It is equally unfair to the accused as the victim when an untrained court interpreter is used in a court case.

In South Africa there are currently a large percentage of interpreters employed by the Department of Justice without any formal training.

While interpreting is in reality a very complex subject, the general acceptance is that everybody who is able speak two languages or more can be an interpreter.

This perception harms interpreting as a profession, as it results in most institutions appointing any multilingual person as an interpreter.

In many cases people are used to interpret into and from their third or fourth language (of which Afrikaans is one). This leads to inaccuracy and the incorrect use of expressions and terminology. Specific cognitive processes also have to be developed and practiced.

The University of the Free State (UFS) has since 2008 trained approximately 200 court interpreters in South Africa.
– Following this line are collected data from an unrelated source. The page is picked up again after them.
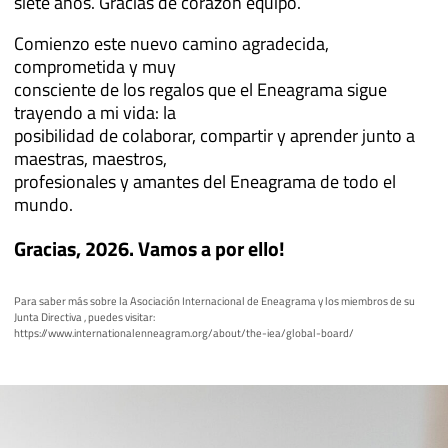
siete años. Gracias de corazón equipo.
Comienzo este nuevo camino agradecida,
comprometida y muy
consciente de los regalos que el Eneagrama sigue
trayendo a mi vida: la
posibilidad de colaborar, compartir y aprender junto a
maestras, maestros,
profesionales y amantes del Eneagrama de todo el
mundo.
Gracias, 2026. Vamos a por ello!
Para saber más sobre la Asociación Internacional de Eneagrama y los miembros de su
Junta Directiva , puedes visitar:
https://www.internationalenneagram.org/about/the-iea/global-board/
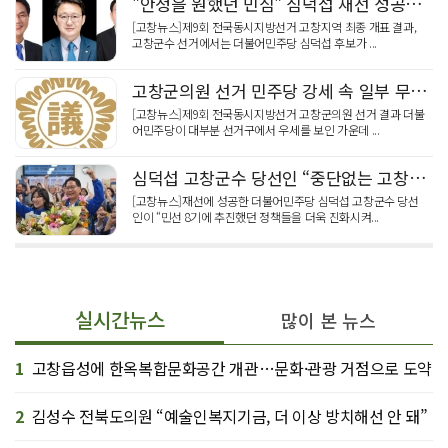
"안정을 원했던 민심" 심덕섭 재선 성공…'기호 가 불패' 속 군의원 선거 곳곳 접전
[고창뉴스]제9회 전국동시지방선거 고창지역 최종 개표 결과,
고창군수 선거에서는 더불어민주당 심덕섭 후보가 ...
고창군의원 선거 민주당 강세 속 일부 무소속 선전… 10명 당선 확정
[고창뉴스]제9회 전국동시지방선거 고창군의원 선거 결과 더불
어민주당이 대부분 선거구에서 우세를 보인 가운데 ...
심덕섭 고창군수 당선인 “중단없는 고창발전 완성”… 민선 9기 군정 청사진 제시
[고창뉴스]재선에 성공한 더불어민주당 심덕섭 고창군수 당선
인이 “민선 8기에 추진했던 정책들을 더욱 진화시켜...
실시간뉴스
많이 본 뉴스
1
고창읍성에 한옥복합문화공간 개관…문화·관광 거점으로 도약
2
김성수 전북도의원 “예술인복지기금, 더 이상 방치해선 안 돼”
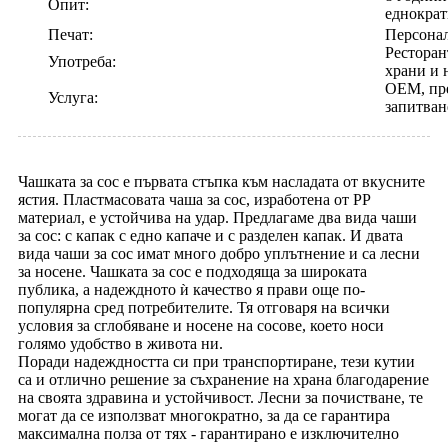
Опит:
еднократ
Печат:
Персона
Ресторан
Употреба:
храни и 
OEM, пре
Услуга:
запитван
Чашката за сос е първата стъпка към насладата от вкусните
ястия. Пластмасовата чаша за сос, изработена от PP
материал, е устойчива на удар. Предлагаме два вида чаши
за сос: с капак с едно капаче и с разделен капак. И двата
вида чаши за сос имат много добро уплътнение и са лесни
за носене. Чашката за сос е подходяща за широката
публика, а надеждното ѝ качество я прави още по-
популярна сред потребителите. Тя отговаря на всички
условия за сглобяване и носене на сосове, което носи
голямо удобство в живота ни.
Поради надеждността си при транспортиране, тези кутии
са и отлично решение за съхранение на храна благодарение
на своята здравина и устойчивост. Лесни за почистване, те
могат да се използват многократно, за да се гарантира
максимална полза от тях - гарантирано е изключително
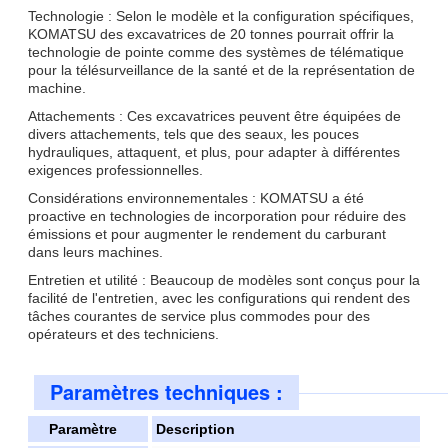
Technologie : Selon le modèle et la configuration spécifiques,
KOMATSU des excavatrices de 20 tonnes pourrait offrir la
technologie de pointe comme des systèmes de télématique
pour la télésurveillance de la santé et de la représentation de
machine.
Attachements : Ces excavatrices peuvent être équipées de
divers attachements, tels que des seaux, les pouces
hydrauliques, attaquent, et plus, pour adapter à différentes
exigences professionnelles.
Considérations environnementales : KOMATSU a été
proactive en technologies de incorporation pour réduire des
émissions et pour augmenter le rendement du carburant
dans leurs machines.
Entretien et utilité : Beaucoup de modèles sont conçus pour la
facilité de l'entretien, avec les configurations qui rendent des
tâches courantes de service plus commodes pour des
opérateurs et des techniciens.
Paramètres techniques :
Paramètre
Description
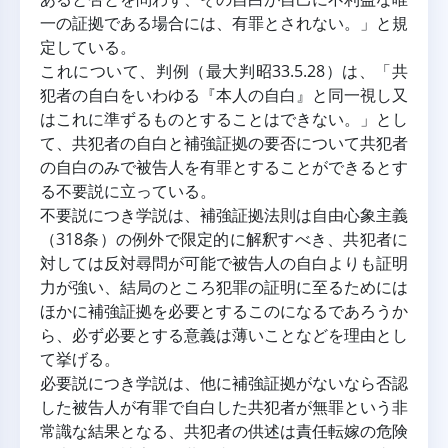
一の証拠である場合には、有罪とされない。」と規
定している。
これについて、判例（最大判昭33.5.28）は、「共
犯者の自白をいわゆる『本人の自白』と同一視し又
はこれに準ずるものとすることはできない。」とし
て、共犯者の自白と補強証拠の要否について共犯者
の自白のみで被告人を有罪とすることができるとす
る不要説に立っている。
不要説につき学説は、補強証拠法則は自由心象主義
（318条）の例外で限定的に解釈すべき、共犯者に
対しては反対尋問が可能で被告人の自白よりも証明
力が強い、結局のところ犯罪の証明に至るためには
ほかに補強証拠を必要とするこのになるであろうか
ら、必ず必要とする意義は薄いことなどを理由とし
て挙げる。
必要説につき学説は、他に補強証拠がないなら否認
した被告人が有罪で自白した共犯者が無罪という非
常識な結果となる、共犯者の供述は責任転嫁の危険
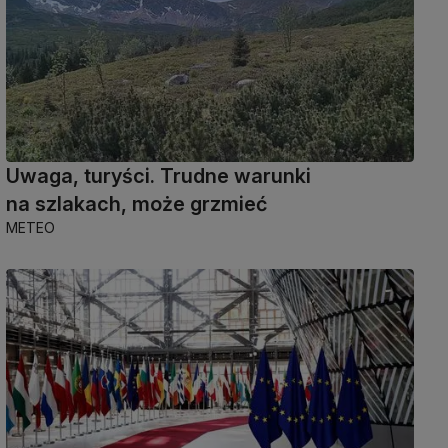
Uwaga, turyści. Trudne warunki
na szlakach, może grzmieć
METEO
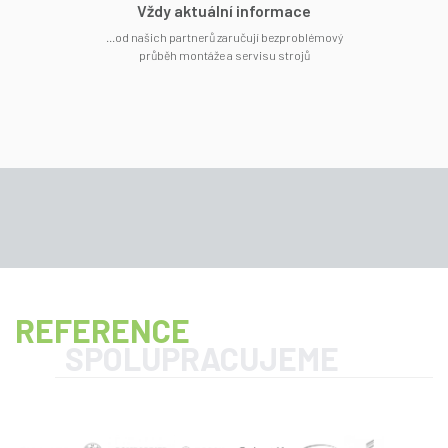
Vždy aktuální informace
...od našich partnerů zaručují bezproblémový
průběh montáže a servisu strojů
REFERENCE
SPOLUPRACUJEME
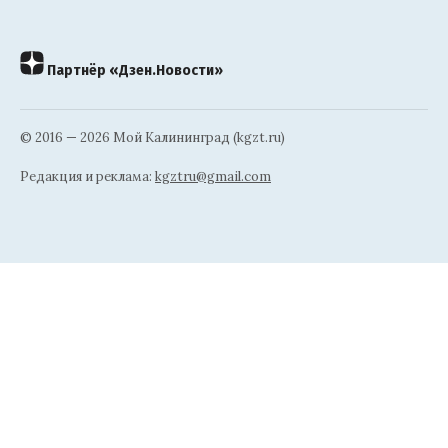
Партнёр «Дзен.Новости»
© 2016 — 2026 Мой Калининград (kgzt.ru)
Редакция и реклама:
kgztru@gmail.com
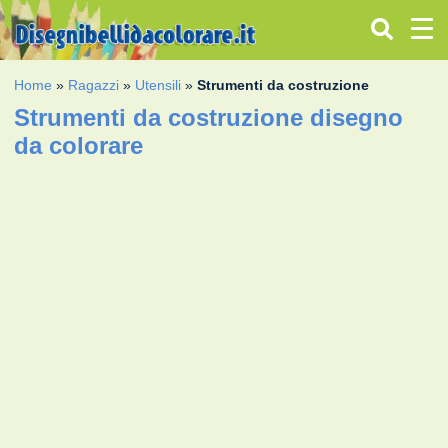
Home
»
Ragazzi
»
Utensili
»
Strumenti da costruzione
Strumenti da costruzione disegno
da colorare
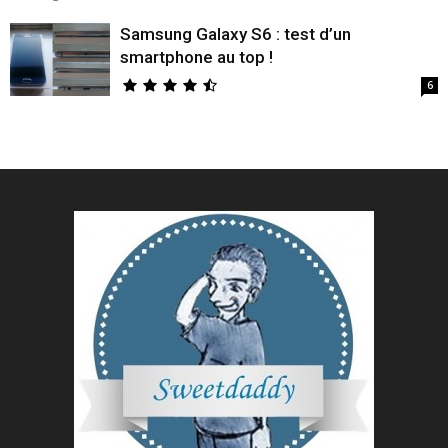
Samsung Galaxy S6 : test d’un
smartphone au top !
6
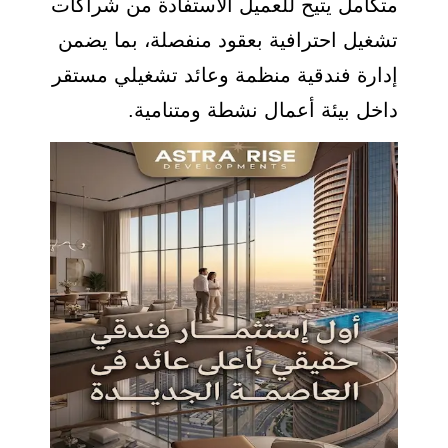
متكامل يتيح للعميل الاستفادة من شراكات
تشغيل احترافية بعقود منفصلة، بما يضمن
إدارة فندقية منظمة وعائد تشغيلي مستقر
داخل بيئة أعمال نشطة ومتنامية.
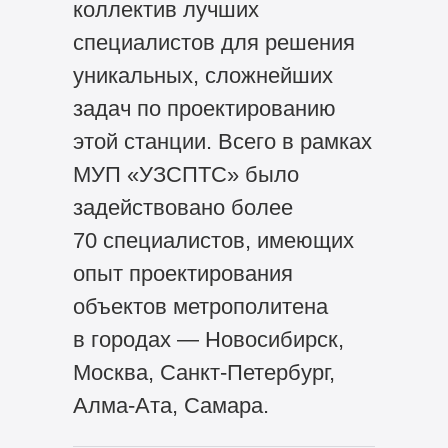
коллектив лучших
специалистов для решения
уникальных, сложнейших
задач по проектированию
этой станции. Всего в рамках
МУП «УЗСПТС» было
задействовано более
70 специалистов, имеющих
опыт проектирования
объектов метрополитена
в городах — Новосибирск,
Москва, Санкт-Петербург,
Алма-Ата, Самара.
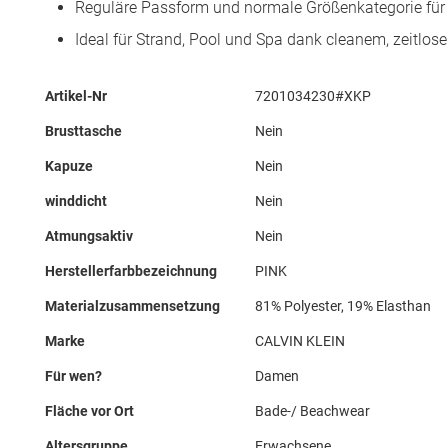
Reguläre Passform und normale Größenkategorie für
Ideal für Strand, Pool und Spa dank cleanem, zeitlo
Mehr
Artikel-Nr
7201034230#XKP
Informationen
Brusttasche
Nein
Kapuze
Nein
winddicht
Nein
Atmungsaktiv
Nein
Herstellerfarbbezeichnung
PINK
Materialzusammensetzung
81% Polyester, 19% Elasthan
Marke
CALVIN KLEIN
Für wen?
Damen
Fläche vor Ort
Bade-/ Beachwear
Altersgruppe
Erwachsene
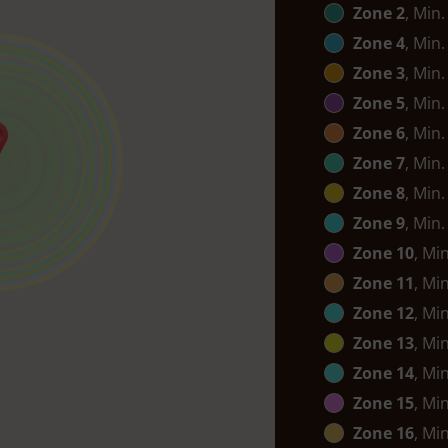
Zone 2
, Min.
Zone 4
, Min.
Zone 3
, Min.
Zone 5
, Min.
Zone 6
, Min.
Zone 7
, Min.
Zone 8
, Min.
Zone 9
, Min.
Zone 10
, Mi
Zone 11
, Mi
Zone 12
, Mi
Zone 13
, Mi
Zone 14
, Mi
Zone 15
, Mi
Zone 16
, Mi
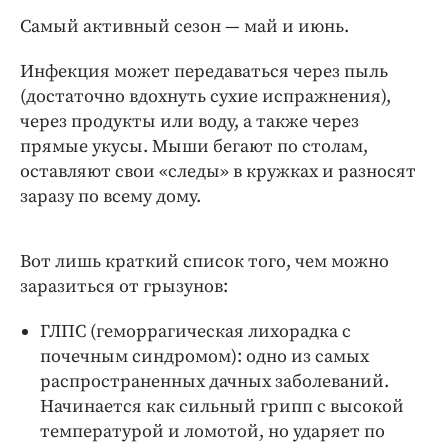
Интересное чтиво
Самый активный сезон — май и июнь.
Клиника года
Бренд года
Инфекция может передаваться через пыль
Работодатель года
(достаточно вдохнуть сухие испражнения),
через продукты или воду, а также через
прямые укусы. Мыши бегают по столам,
оставляют свои «следы» в кружках и разносят
заразу по всему дому.
Вот лишь краткий список того, чем можно
заразиться от грызунов:
ГЛПС (геморрагическая лихорадка с
почечным синдромом): одно из самых
распространенных дачных заболеваний.
Начинается как сильный грипп с высокой
температурой и ломотой, но ударяет по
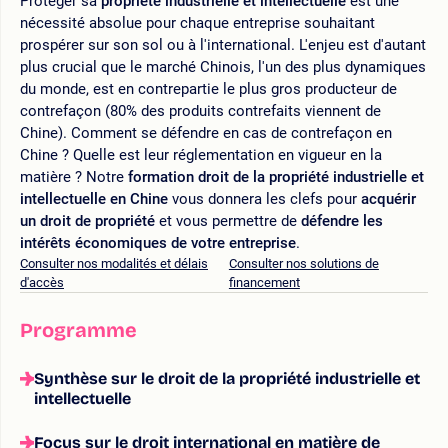
Protéger sa
propriété industrielle et intellectuelle
est une
nécessité absolue pour chaque entreprise souhaitant
prospérer sur son sol ou à l'international. L'enjeu est d'autant
plus crucial que le marché Chinois, l'un des plus dynamiques
du monde, est en contrepartie le plus gros producteur de
contrefaçon (80% des produits contrefaits viennent de
Chine). Comment se défendre en cas de contrefaçon en
Chine ? Quelle est leur réglementation en vigueur en la
matière ? Notre
formation droit de la propriété industrielle et
intellectuelle en Chine
vous donnera les clefs pour
acquérir
un droit de propriété
et vous permettre de
défendre les
intérêts économiques de votre entreprise
.
Consulter nos modalités et délais
Consulter nos solutions de
d'accès
financement
Programme
Synthèse sur le droit de la propriété industrielle et
intellectuelle
Focus sur le droit international en matière de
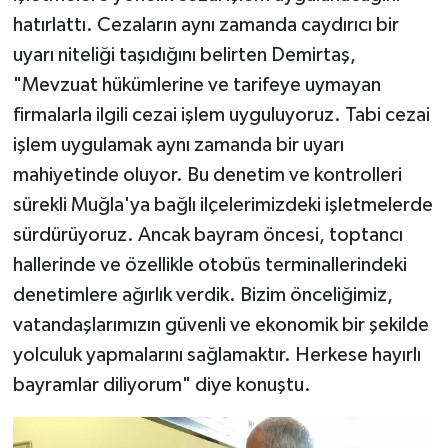
hatırlattı. Cezaların aynı zamanda caydırıcı bir
uyarı niteliği taşıdığını belirten Demirtaş,
"Mevzuat hükümlerine ve tarifeye uymayan
firmalarla ilgili cezai işlem uyguluyoruz. Tabi cezai
işlem uygulamak aynı zamanda bir uyarı
mahiyetinde oluyor. Bu denetim ve kontrolleri
sürekli Muğla'ya bağlı ilçelerimizdeki işletmelerde
sürdürüyoruz. Ancak bayram öncesi, toptancı
hallerinde ve özellikle otobüs terminallerindeki
denetimlere ağırlık verdik. Bizim önceliğimiz,
vatandaşlarımızın güvenli ve ekonomik bir şekilde
yolculuk yapmalarını sağlamaktır. Herkese hayırlı
bayramlar diliyorum" diye konuştu.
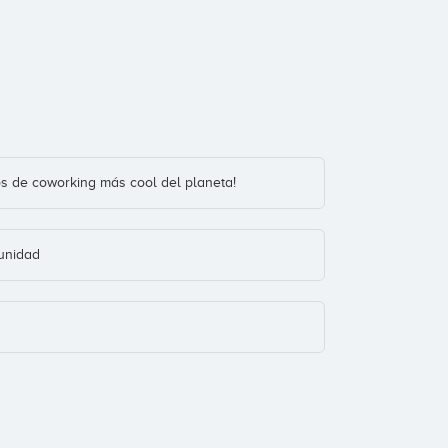
os de coworking más cool del planeta!
unidad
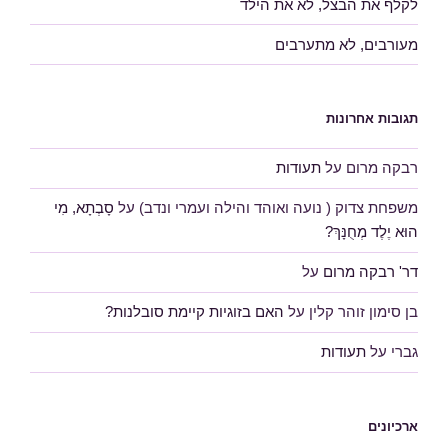
לקלף את הבצל, לא את הילד
מעורבים, לא מתערבים
תגובות אחרונות
רבקה מרום
על
תעודות
משפחת צדוק ( נועה ואוהד והילה ועמרי ונדב)
על
סָבְתָא, מִי
הוּא יֶלֶד מְחֻנָּךְ?
דר' רבקה מרום
על
בן סימון זוהר קלין
על
האם בזוגיות קיימת סובלנות?
גברי
על
תעודות
ארכיונים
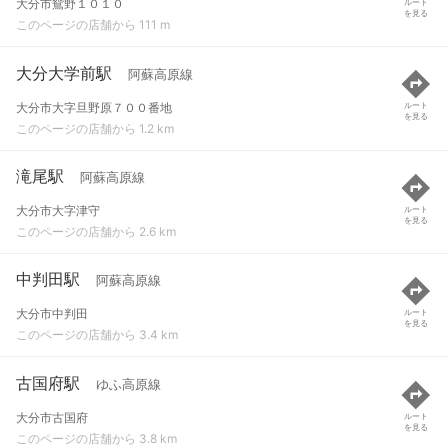
大分市鴛野１０１０
ルート
を見る
このページの店舗から 111 m
大分大学前駅
阿蘇高原線
大分市大字旦野原７００番地
ルート
を見る
このページの店舗から 1.2 km
滝尾駅
阿蘇高原線
大分市大字津守
ルート
を見る
このページの店舗から 2.6 km
中判田駅
阿蘇高原線
大分市中判田
ルート
を見る
このページの店舗から 3.4 km
古国府駅
ゆふ高原線
大分市古国府
ルート
を見る
このページの店舗から 3.8 km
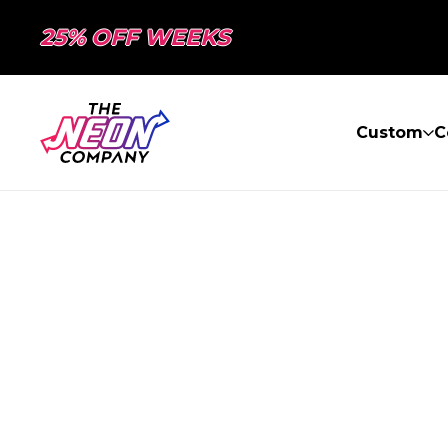
25% OFF WEEKS
Custom
C
PAGE NON TR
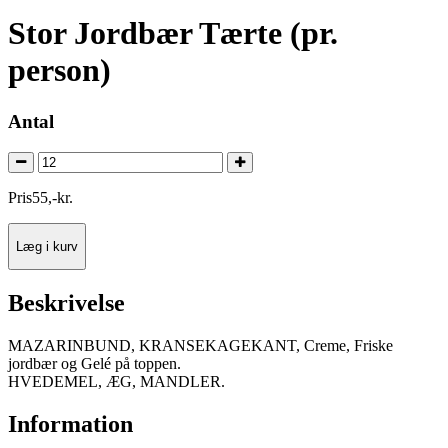
Stor Jordbær Tærte (pr.
person)
Antal
Pris
55
,
-
kr.
Læg i kurv
Beskrivelse
MAZARINBUND, KRANSEKAGEKANT, Creme, Friske
jordbær og Gelé på toppen.
HVEDEMEL, ÆG, MANDLER.
Information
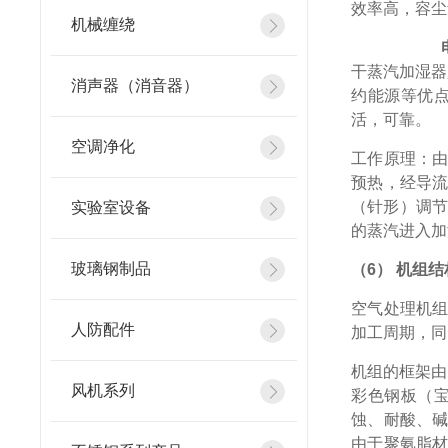
效率高，容尘
机械缠绕
（5）
干蒸汽加湿器
消声器（消音器）
约能源等优
活，可靠。
空调净化
工作原理：
预热，经导
（针形）调节
实验室设备
的蒸汽进入加
玻璃钢制品
（6）
机组结
空气处理机
人防配件
加工周期，同
机组的框架由
风机系列
彩色钢板（
蚀、耐酸、
由于聚氨脂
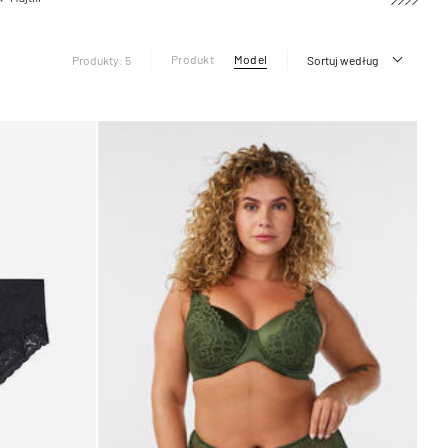
Produkt
Model
Produkty: 5
Sortuj według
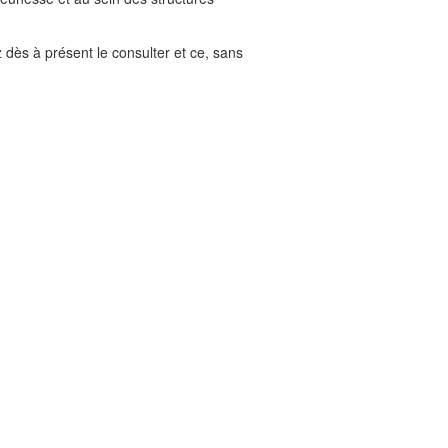
dès à présent le consulter et ce, sans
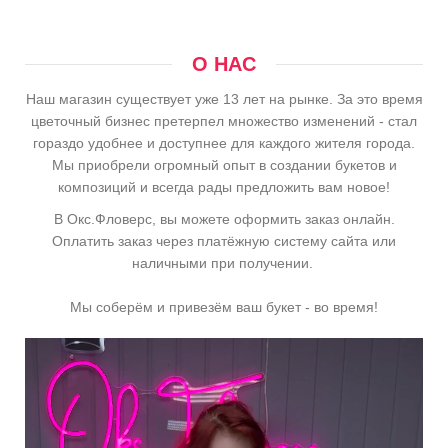
О НАС
Наш магазин существует уже 13 лет на рынке. За это время
цветочный бизнес претерпел множество изменений - стал
гораздо удобнее и доступнее для каждого жителя города.
Мы приобрели огромный опыт в создании букетов и
композиций и всегда рады предложить вам новое!
В Окс.Фловерс, вы можете оформить заказ онлайн.
Оплатить заказ через платёжную систему сайта или
наличными при получении.
Мы соберём и привезём ваш букет - во время!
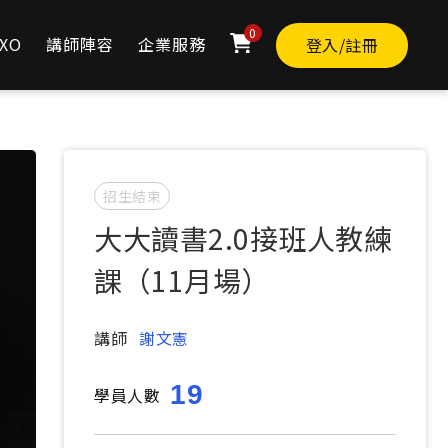
0
XO
講師陣容
企業服務
登入/註冊
搶先預約下一梯次
招生結束
大大讀書2.0接班人教練
課（11月場）
講師
謝文憲
19
學員人數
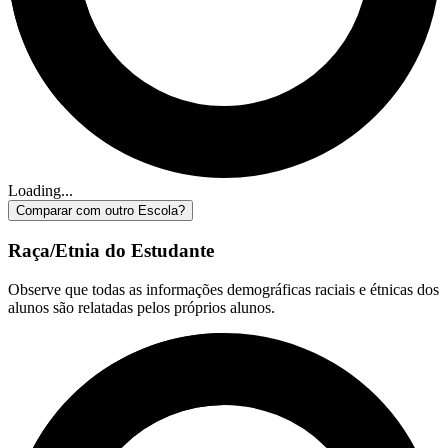
Loading...
Comparar com outro Escola?
Raça/Etnia do Estudante
Observe que todas as informações demográficas raciais e étnicas dos
alunos são relatadas pelos próprios alunos.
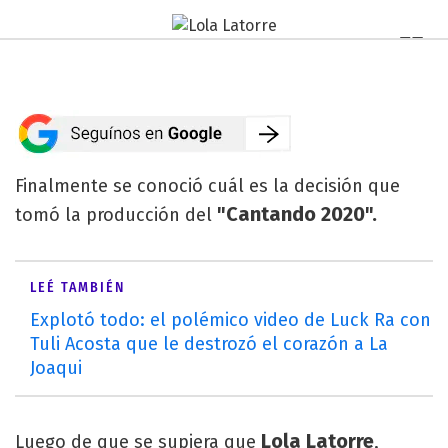
Finalmente se conoció cuál es la decisión que
"Cantando 2020".
tomó la producción del
LEÉ TAMBIÉN
Explotó todo: el polémico video de Luck Ra con
Tuli Acosta que le destrozó el corazón a La
Joaqui
Lola Latorre
Luego de que se supiera que
,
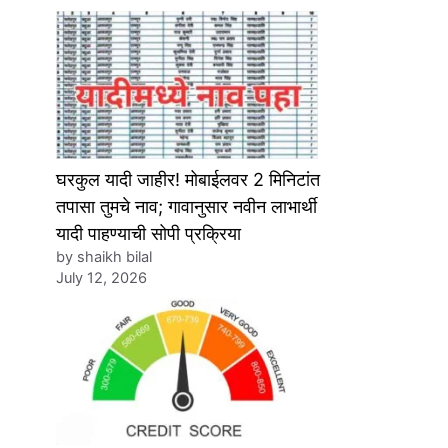
घरकुल यादी जाहीर! मोबाईलवर 2 मिनिटांत
तपासा तुमचे नाव; गावानुसार नवीन लाभार्थी
यादी पाहण्याची सोपी प्रक्रिया
by shaikh bilal
July 12, 2026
This training includes the theory of interpreting and practical exercises, as well as the development of terminology and a basic knowledge of the legal system in South Africa.

The training provided to court interpreters by the Unit for Language Management and Facilitation, is done in conjunction with the Department of Justice and Constitutional Development and SASSETA (Safety and Security).

Apart from Afrikaans, native speakers of all South African languages are included in the training.

Much attention (rightfully) are given to interpreters who can interpret between the nine African languages and (mostly) English, but in the process the development of interpreters between Afrikaans and English was neglected, as became apparent in the past two weeks during the Oscar Pistorius case.